La ropa puede servir para mostrarnos, pero también para protegernos. En tu caso, ¿vestirte se ha convertido más en una manera de revelar quién eres o de decidir qué parte de ti quieres mostrar?
Un poquito de los dos. Sí, para mí también es una forma de expresión. Vestirse bien es divertido porque uno se viste con una intención distinta según el momento. A veces es: “voy a salir a una fiesta y me quiero ver increíble”; otras, “voy con mis amigos y vamos a ver qué nos depara la noche”. Para mí, cada día tiene algo de aventura, y creo que vestirse también es una manera de salir al mundo mostrando tu mejor versión.
¿Hay algo que hoy te atreves a usar (una joya, una silueta, un color, una actitud) que hace algunos años te habría hecho sentir incómodo? ¿Qué cambió?
Por ejemplo, ahora uso aretes y antes no me atrevía. Tampoco era algo que me llamara tanto la atención, pero recuerdo que una vez, cuando tenía como doce años, me puse unos y mi papá se quedó tan impactado que terminé quitándomelos.
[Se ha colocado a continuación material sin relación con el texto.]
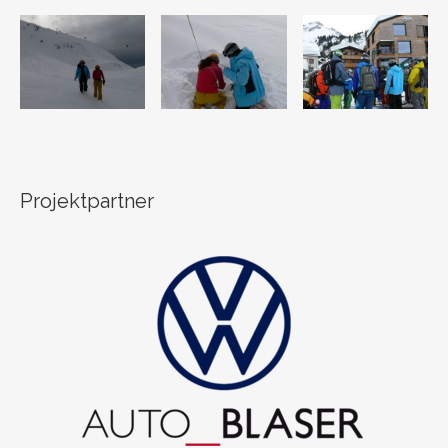
Projektpartner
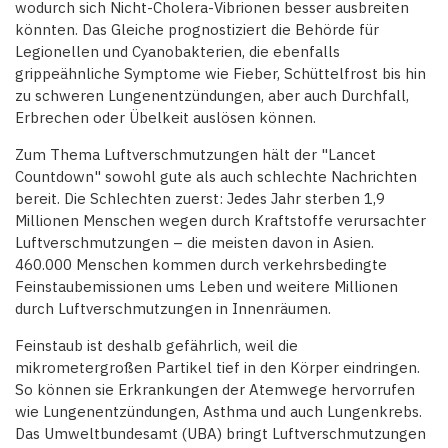
wodurch sich Nicht-Cholera-Vibrionen besser ausbreiten
könnten. Das Gleiche prognostiziert die Behörde für
Legionellen und Cyanobakterien, die ebenfalls
grippeähnliche Symptome wie Fieber, Schüttelfrost bis hin
zu schweren Lungenentzündungen, aber auch Durchfall,
Erbrechen oder Übelkeit auslösen können.
Zum Thema Luftverschmutzungen hält der "Lancet
Countdown" sowohl gute als auch schlechte Nachrichten
bereit. Die Schlechten zuerst: Jedes Jahr sterben 1,9
Millionen Menschen wegen durch Kraftstoffe verursachter
Luftverschmutzungen – die meisten davon in Asien.
460.000 Menschen kommen durch verkehrsbedingte
Feinstaubemissionen ums Leben und weitere Millionen
durch Luftverschmutzungen in Innenräumen.
Feinstaub ist deshalb gefährlich, weil die
mikrometergroßen Partikel tief in den Körper eindringen.
So können sie Erkrankungen der Atemwege hervorrufen
wie Lungenentzündungen, Asthma und auch Lungenkrebs.
Das Umweltbundesamt (UBA) bringt Luftverschmutzungen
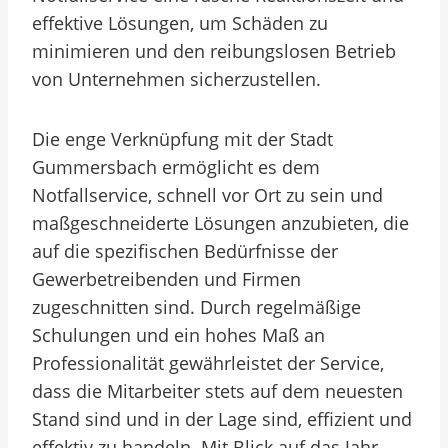
effektive Lösungen, um Schäden zu
minimieren und den reibungslosen Betrieb
von Unternehmen sicherzustellen.
Die enge Verknüpfung mit der Stadt
Gummersbach ermöglicht es dem
Notfallservice, schnell vor Ort zu sein und
maßgeschneiderte Lösungen anzubieten, die
auf die spezifischen Bedürfnisse der
Gewerbetreibenden und Firmen
zugeschnitten sind. Durch regelmäßige
Schulungen und ein hohes Maß an
Professionalität gewährleistet der Service,
dass die Mitarbeiter stets auf dem neuesten
Stand sind und in der Lage sind, effizient und
effektiv zu handeln. Mit Blick auf das Jahr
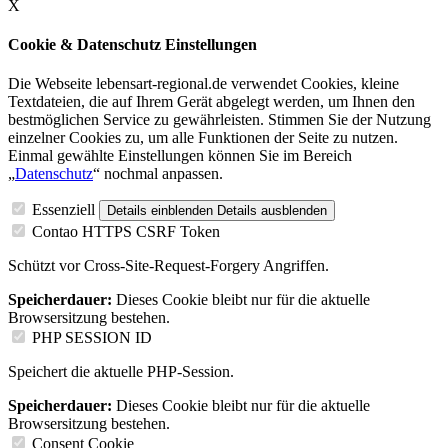
X
Cookie & Datenschutz Einstellungen
Die Webseite lebensart-regional.de verwendet Cookies, kleine
Textdateien, die auf Ihrem Gerät abgelegt werden, um Ihnen den
bestmöglichen Service zu gewährleisten. Stimmen Sie der Nutzung
einzelner Cookies zu, um alle Funktionen der Seite zu nutzen.
Einmal gewählte Einstellungen können Sie im Bereich
„
Datenschutz
“ nochmal anpassen.
Essenziell
Details einblenden
Details ausblenden
Contao HTTPS CSRF Token
Schützt vor Cross-Site-Request-Forgery Angriffen.
Speicherdauer:
Dieses Cookie bleibt nur für die aktuelle
Browsersitzung bestehen.
PHP SESSION ID
Speichert die aktuelle PHP-Session.
Speicherdauer:
Dieses Cookie bleibt nur für die aktuelle
Browsersitzung bestehen.
Consent Cookie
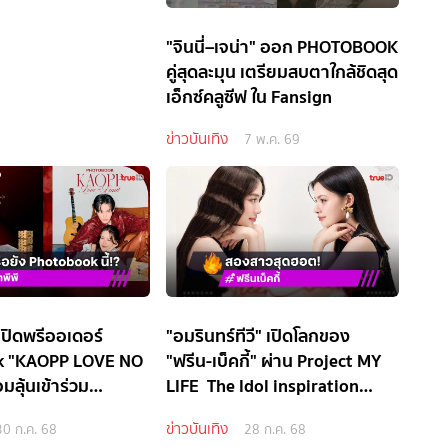
"จินนี่–เจน่า" ออก PHOTOBOOK
คู่สุดละมุน เตรียมสบตาใกล้ชิดสุด
เอ็กซ์คลูซีฟ ใน Fansign
ข่าวบันเทิง
7 พ.ค. 69
 เปิดพรีออเดอร์
"อมรินทร์ทีวี" เปิดโลกของ
k "KAOPP LOVE NO
"ฟรีน-เบ็คกี้" ผ่าน Project MY
มลุ้นเข้าร่วม
LIFE The Idol inspiration
project
ข่าวบันเทิง
30 ก.ค. 68
28 ก.ค. 68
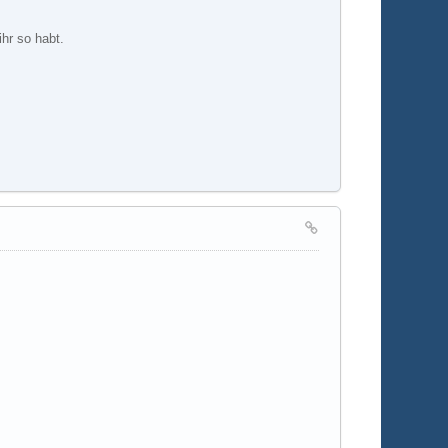
hr so habt.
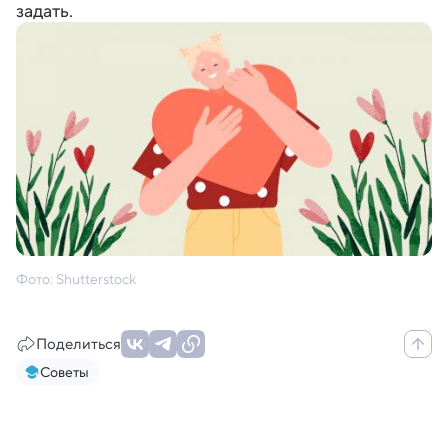
задать.
Фото: Shutterstock
Поделиться
Советы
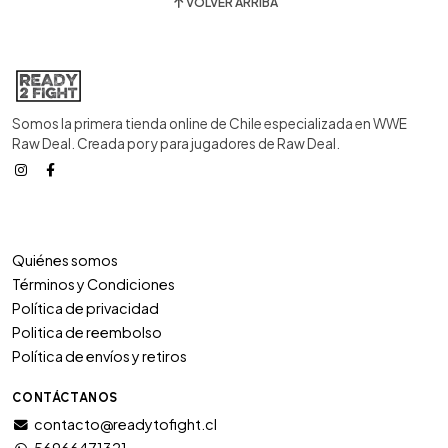
VOLVER ARRIBA
Somos la primera tienda online de Chile especializada en WWE
Raw Deal. Creada por y para jugadores de Raw Deal.
Quiénes somos
Términos y Condiciones
Política de privacidad
Politica de reembolso
Política de envíos y retiros
CONTÁCTANOS
contacto@readytofight.cl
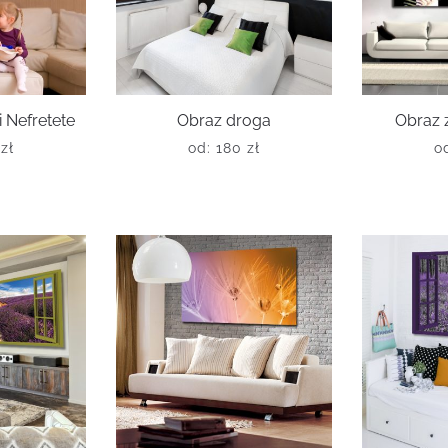
i Nefretete
Obraz droga
Obraz 
0
zł
od:
180
zł
o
Hoy los uso con toda naturalidad y, de alguna manera, también ha sido un pequeño paso personal. Me encantan, la verdad. Y lo bonito es que a mi familia cada vez también le gustan más.
¿Tienes alguna pieza (una joya, una prenda, un reloj) que conserve una historia que te importe más que su valor?
Tengo un Patek Tiffany que, para mí, representa de una manera muy especial la relación que he construido con Tiffany a lo largo de los años. Cuando estuve en Broadway haciendo Chicago, el musical, tuve la oportunidad de visitar el flagship y, por fortuna, pude conseguir uno de esos Patek Tiffany tan especiales. Es una pieza espectacular y tiene un significado muy personal para mí.
Entonces, ese reloj, me trae recuerdos muy bacanos y marca para mí esta relación con Tiffany, que obviamente es un sueño poder ser embajador de la marca y la gente que he conocido aquí, lo que he aprendido y nada, ojalá que, que sea por muchos años.
¿Qué lujo valoras hoy que no se puede comprar?
Un lujo que valoro muchísimo es estar rodeado de buenas personas, de gente que quiero y que me quiere, y sentir que todos estamos remando hacia el mismo lugar. Para mí, eso tiene un valor enorme: compartir algo que nos importa, que tiene sentido y propósito, tanto de manera colectiva como personal para cada uno.
En este nuevo momento creativo, ¿desde qué lugar quieres escribir: desde las respuestas o desde las preguntas?
Para mí, las canciones, al final del día, son como medicina, y muchas veces uno las crea con la intención de sacar a alguien de algún lugar complejo en el que está, o de transformar una emoción o algo que te está pasando, pero a través de una canción le puedes dar la vuelta y Ajá.
Y eso es lo que me pasa mucho con la música. Un ejemplo grande es “Tacones rojos”, que es mi canción más feliz y que tira a la gente para arriba, pero la escribí en el momento donde me sentía más metido en un hueco. Y la hice precisamente para sacarme de ahí. Entonces, fue una medicina que creé para mí y, bueno, eso hace que termine funcionando para los demás, pero creo que es importante empezar escribiendo por y para ti, que sea algo que realmente vos, cada canción que hagas, digas la escucharía cien veces seguidas en replay.
Si dentro de muchos años alguien pudiera escuchar tus canciones, ver tus fotografías y observar las cosas que elegiste llevar puestas, ¿qué te gustaría que entendiera sobre el hombre que fuiste?
Me gustaría que supieran que nunca le puse límites a mis sueños. Siempre he creído que en esta vida hay que atreverse a soñar en grande, a imaginar cosas que quizá al principio parezcan absurdas o imposibles. Porque si algo puede existir en tu mente, también puede encontrar una manera de existir en la realidad.
Me gustaría ser recordado como alguien que soñó sin techo, que disfrutó sin medida y que, sobre todo, supo gozar el camino mientras convertía esos sueños en realidad.